Flex Digital Health has set itself up as a one-stop shop for pharma and med-tech companies to manage the data and infrastructure for connected devices that are subject to regulation by the FDA as well as laws like HIPAA. 

"The BrightInsights platform is basically our main product from Flex Digital Health," Dr. Kal Patel, SVP of digital health at Flex, told MobiHealthNews. "It’s an IoT platform for regulated connected devices and drugs. So what Bright Insight does is integrates at the edge with any source of medical data, whether it’s a regulated app, a regulated algorithm like a drug dosing titration algorithm, a connected device like an inhaler or a smart pill bottle or a therapy device like a CPAP machine or a dialysis machine. Regardless of the source of the data, we integrate with whatever that data source is and we manage all the regulatory privacy and security aspects of that data and whatever intended use you may have. We’re what we call medical grade; we’re really built for pharma and med tech companies in order to build digital health products on top of our platform."

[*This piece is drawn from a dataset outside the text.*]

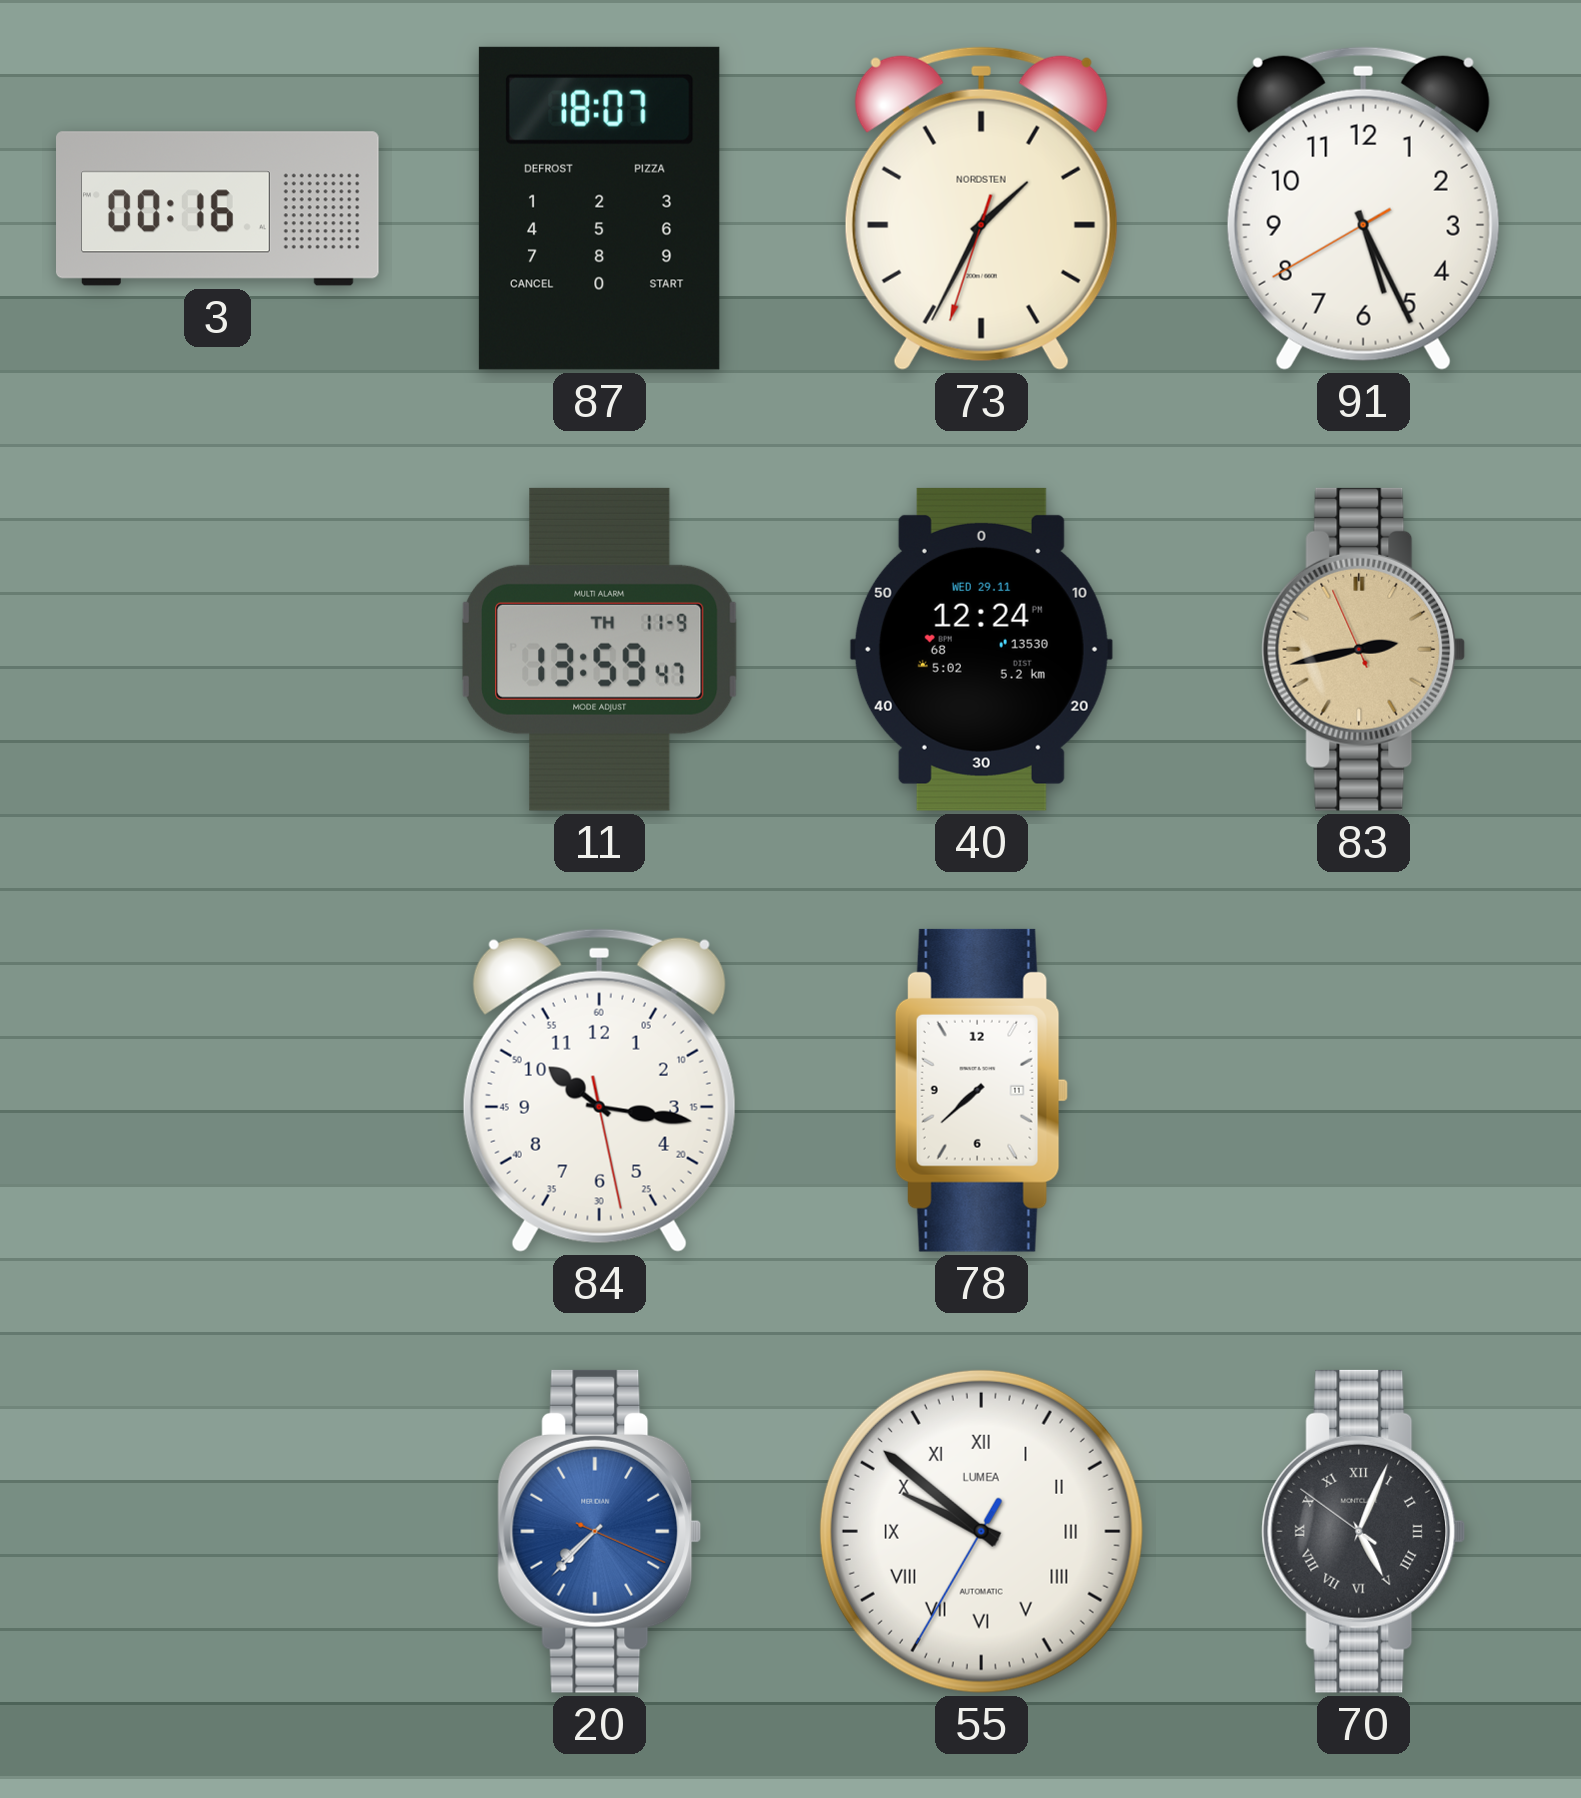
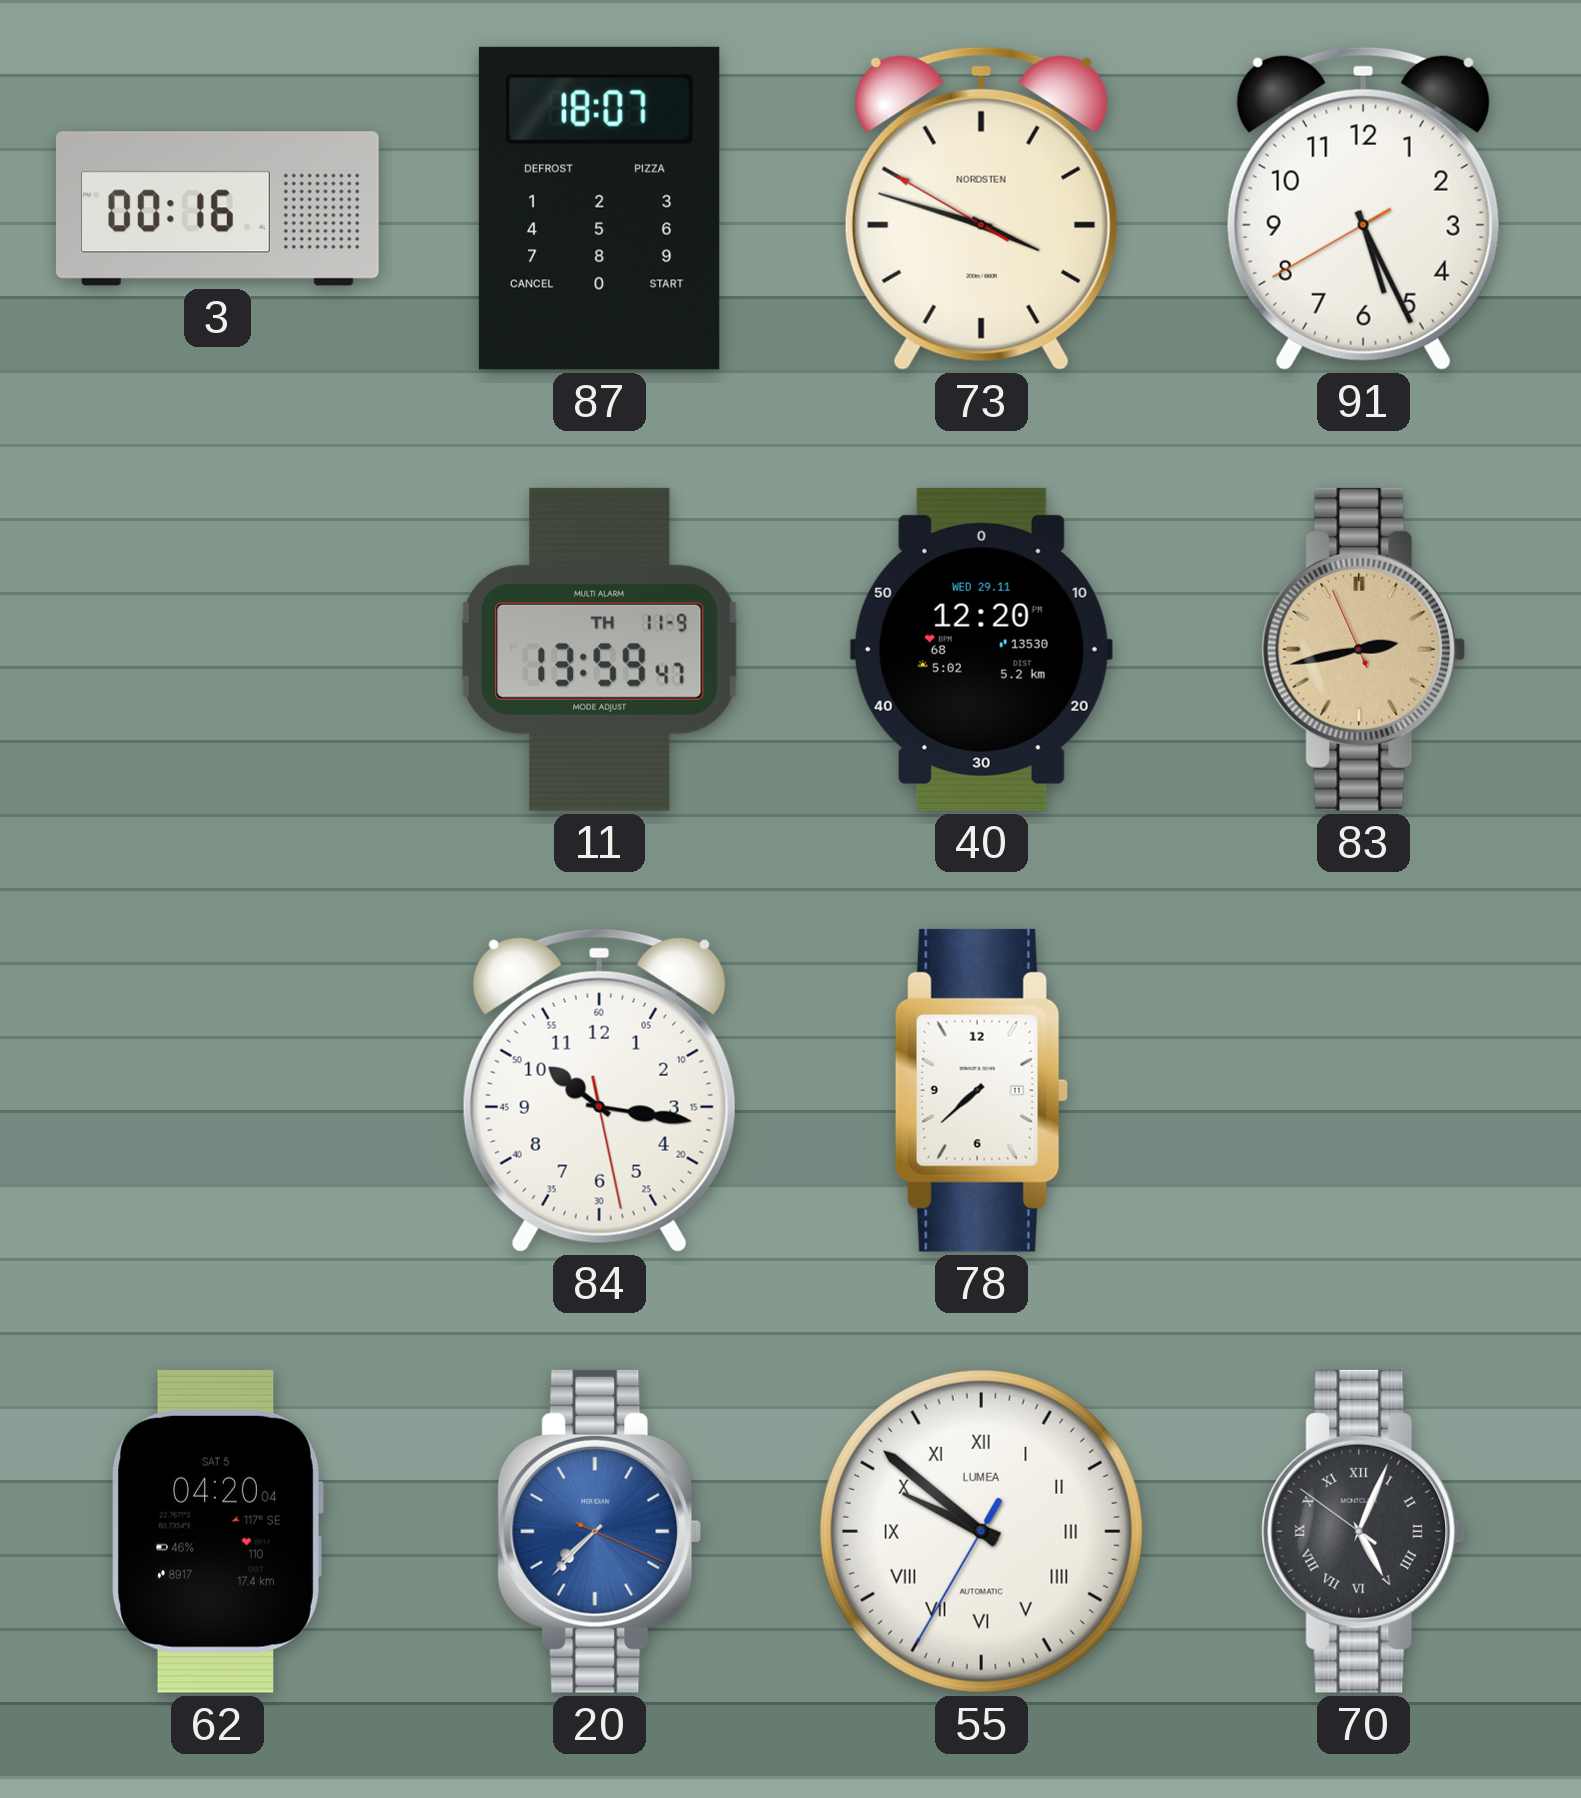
73: 1:34 -> 3:47
40: 12:24 -> 12:20
62: none -> 04:20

The connected pens will allow patients to track trends in their insulin use and discuss them with their doctor. Eventually, the connectivity opens the door for algorithms that could help patients dose properly or notifications that could prompt them to stay adherent.

What's the trend?

A slew of startups has been working on getting connected insulin pens to market since at least 2016. And big pharma hasn't been oblivious: one of those startups, Companion Medical, is backed by Eli Lillyand Sanofi funded a trial of Common Sensing's device. While Companion's InPen device has been on the market by prescription since last year, Novo Nordisk would be the first pharma company to market with a connected pen, which is historically appropriate, since Novo Nordisk invented the insulin pen itself back in 1985.

"Across the pharma and med tech industry, one thing we’re seeing that’s really promising is that pharma and med tech is really moving in a big way toward regulated digital health," Patel said. "A lot of the digital health that’s out there today operates outside of regulatory. Of course we’re seeing that change with digital therapeutics like Pear and others that have started coming along. And I think [companies are] recognizing that you need to complement things like lifestyle coaching in the unregulated space with medical-grade data and be able to develop solutions that are regulated that are doing things like making recommendations and suggestions."

Some time after it rolls out the durable pens, it intends to add connectivity to its disposable insulin pens. After that, the company has plans to work with Flex on other digital health products.